(TASK MATERIAL):
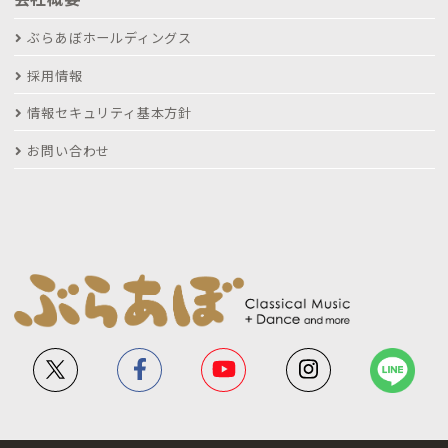
ぶらあぼホールディングス
採用情報
情報セキュリティ基本方針
お問い合わせ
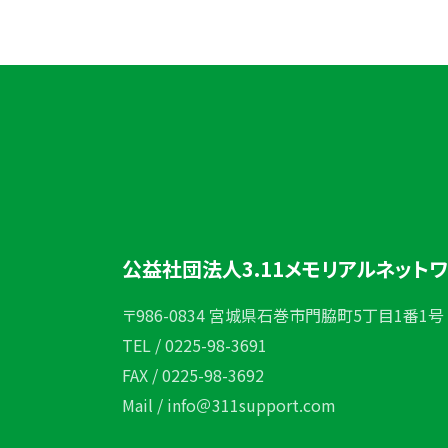
公益社団法人3.11メモリアルネット
〒986-0834 宮城県石巻市門脇町5丁目1番1号
TEL / 0225-98-3691
FAX / 0225-98-3692
Mail / info＠311support.com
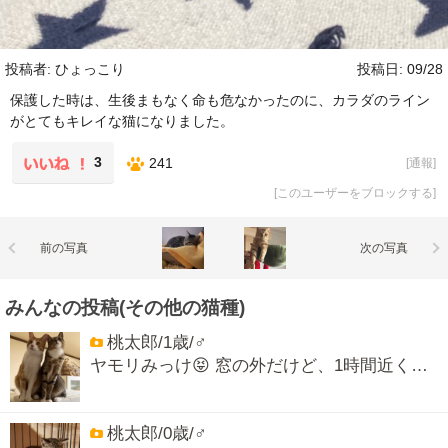
投稿者: ひょっこり
投稿日: 09/28
保護した時は、生後まもなく命も危なかったのに、カラダのライン
がとてもキレイな猫になりました。
3
241
[
通報
]
[
このユーザーをブロックする
]
前の写真
次の写真
みんなの投稿(その他の猫種)
桃太郎/1歳/♂
ヤモリみっけ😝 窓の外だけど、1時間近く…
桃太郎/0歳/♂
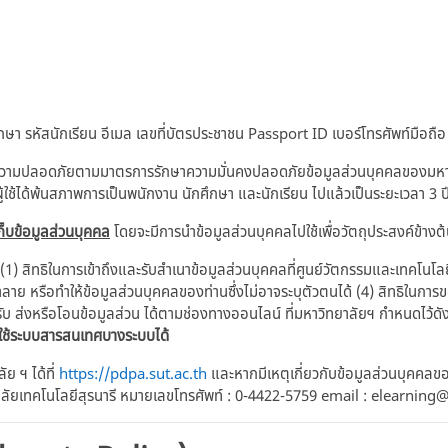
า รหัสนักเรียน อีเมล เลขที่บัตรประชาชน Passport ID เบอร์โทรศัพท์มือถือ
ความปลอดภัยตามมาตรการรักษาความมั่นคงปลอดภัยข้อมูลส่วนบุคคลของมหาวิท
ู้ใช้ได้พ้นสภาพการเป็นพนักงาน นักศึกษา และนักเรียน ไปแล้วเป็นระยะเวลา 3 ป
็บข้อมูลส่วนบุคคล
โดยจะมีการนำข้อมูลส่วนบุคคลไปใช้เพื่อวัตถุประสงค์ข้างต
 (1) สิทธิในการเข้าถึงและรับสำเนาข้อมูลส่วนบุคคลที่ศูนย์วัตกรรมและเทคโนโล
ำลาย หรือทำให้ข้อมูลส่วนบุคคลของท่านซึ่งไม่อาจระบุตัวตนได้ (4) สิทธิในกา
ับ ส่งหรือโอนข้อมูลส่วน ได้ตามช่องทางออนไลน์ ที่มหาวิทยาลัยฯ กำหนดไว้ดัง
าใช้ระบบสารสนเทศบางระบบได้
 ฯ ได้ที่
https://pdpa.sut.ac.th
และหากมีเหตุเกี่ยวกับข้อมูลส่วนบุคคลขอ
าลัยเทคโนโลยีสุรนารี หมายเลขโทรศัพท์ : 0-4422-5759 email : elearning@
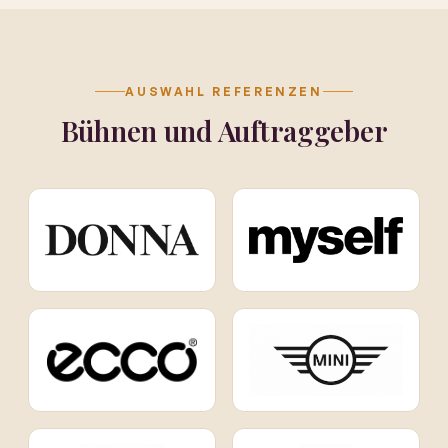
AUSWAHL REFERENZEN
Bühnen und Auftraggeber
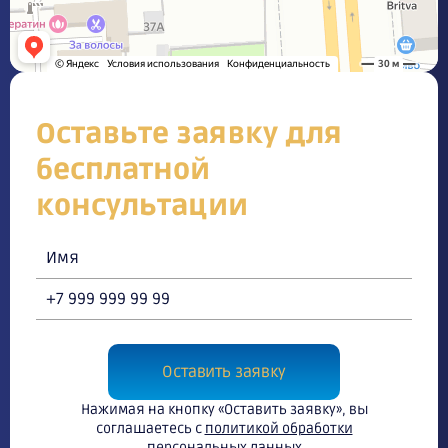
Оставьте заявку для
бесплатной
консультации
Оставить заявку
Нажимая на кнопку «Оставить заявку», вы
соглашаетесь с
политикой обработки
персональных данных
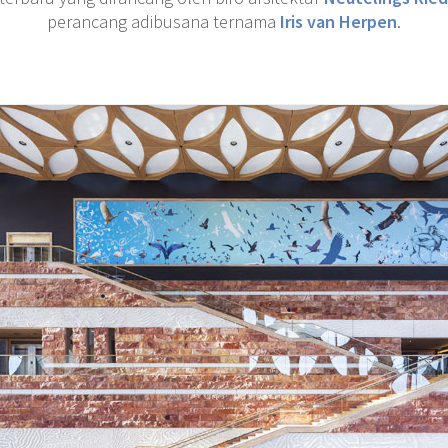
perancang adibusana ternama
Iris van Herpen
.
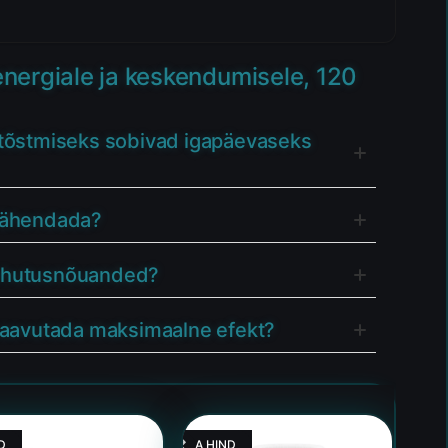
nergiale ja keskendumisele, 120
 tõstmiseks sobivad igapäevaseks
 vähendada?
a ohutusnõuanded?
 saavutada maksimaalne efekt?
D
HEA HIND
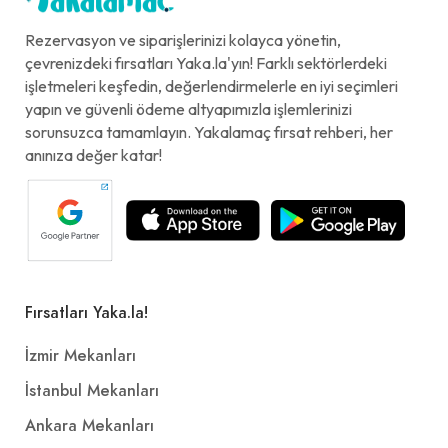
Rezervasyon ve siparişlerinizi kolayca yönetin,
çevrenizdeki fırsatları Yaka.la'yın! Farklı sektörlerdeki
işletmeleri keşfedin, değerlendirmelerle en iyi seçimleri
yapın ve güvenli ödeme altyapımızla işlemlerinizi
sorunsuzca tamamlayın. Yakalamaç fırsat rehberi, her
anınıza değer katar!
Fırsatları Yaka.la!
İzmir Mekanları
İstanbul Mekanları
Ankara Mekanları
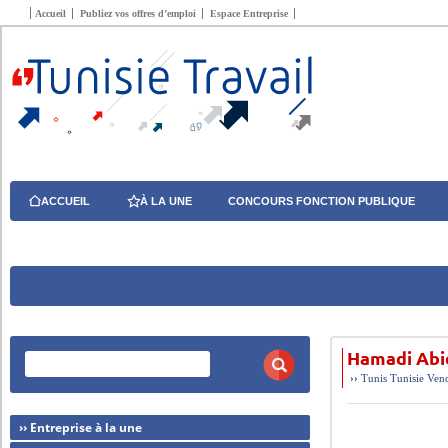
Accueil
Publiez vos offres d’emploi
Espace Entreprise
ACCUEIL
À LA UNE
CONCOURS FONCTION PUBLIQUE
Hamadi Abi
››
Tunis
Tunisie
Vend
›› Entreprise à la une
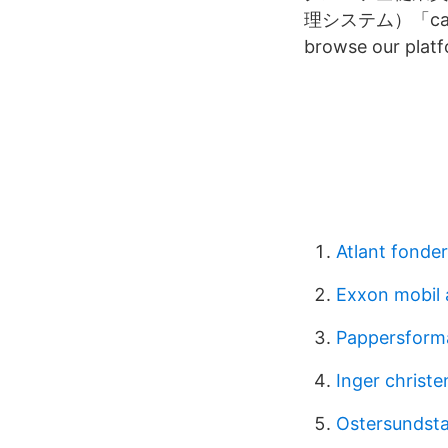
理システム）「careers
browse our platf
Atlant fonder
Exxon mobil 
Pappersform
Inger christe
Ostersundst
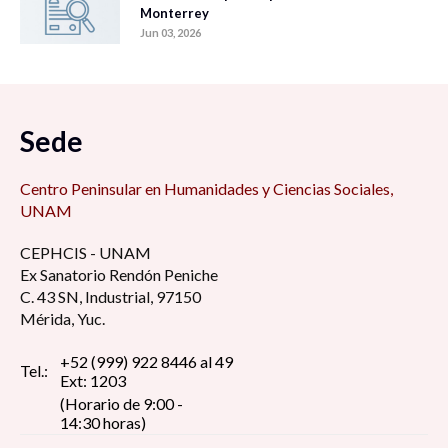
Monterrey
Jun 03, 2026
Sede
Centro Peninsular en Humanidades y Ciencias Sociales,
UNAM
CEPHCIS - UNAM
Ex Sanatorio Rendón Peniche
C. 43 SN, Industrial, 97150
Mérida, Yuc.
+52 (999) 922 8446 al 49
Tel.:
Ext: 1203
(Horario de 9:00 -
14:30 horas)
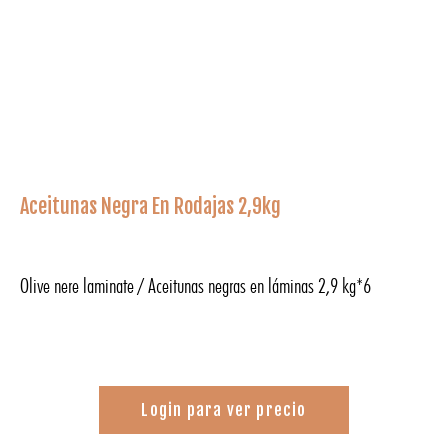
Aceitunas Negra En Rodajas 2,9kg
Olive nere laminate / Aceitunas negras en láminas 2,9 kg*6
Login para ver precio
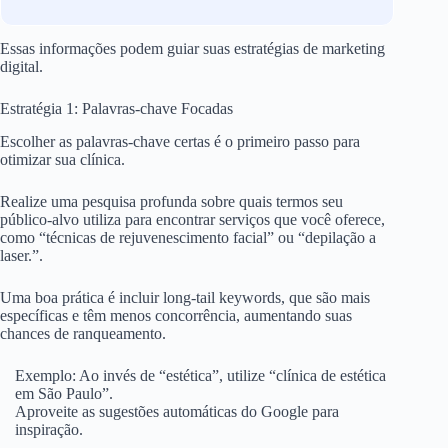
Essas informações podem guiar suas estratégias de marketing
digital.
Estratégia 1: Palavras-chave Focadas
Escolher as palavras-chave certas é o primeiro passo para
otimizar sua clínica.
Realize uma pesquisa profunda sobre quais termos seu
público-alvo utiliza para encontrar serviços que você oferece,
como “técnicas de rejuvenescimento facial” ou “depilação a
laser.”.
Uma boa prática é incluir long-tail keywords, que são mais
específicas e têm menos concorrência, aumentando suas
chances de ranqueamento.
Exemplo: Ao invés de “estética”, utilize “clínica de estética
em São Paulo”.
Aproveite as sugestões automáticas do Google para
inspiração.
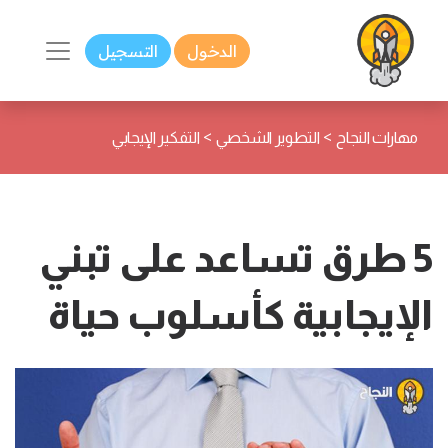
الدخول
التسجيل
>
>
مهارات النجاح
التطوير الشخصي
التفكير الإيجابي
5 طرق تساعد على تبني
الإيجابية كأسلوب حياة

(WHAT TO WORK ON): The word to find is "chave". Copy every line of the data that holds it.

(OUTPUT OF THE EXERCISE):
Estratégia 1: Palavras-chave Focadas
Escolher as palavras-chave certas é o primeiro passo para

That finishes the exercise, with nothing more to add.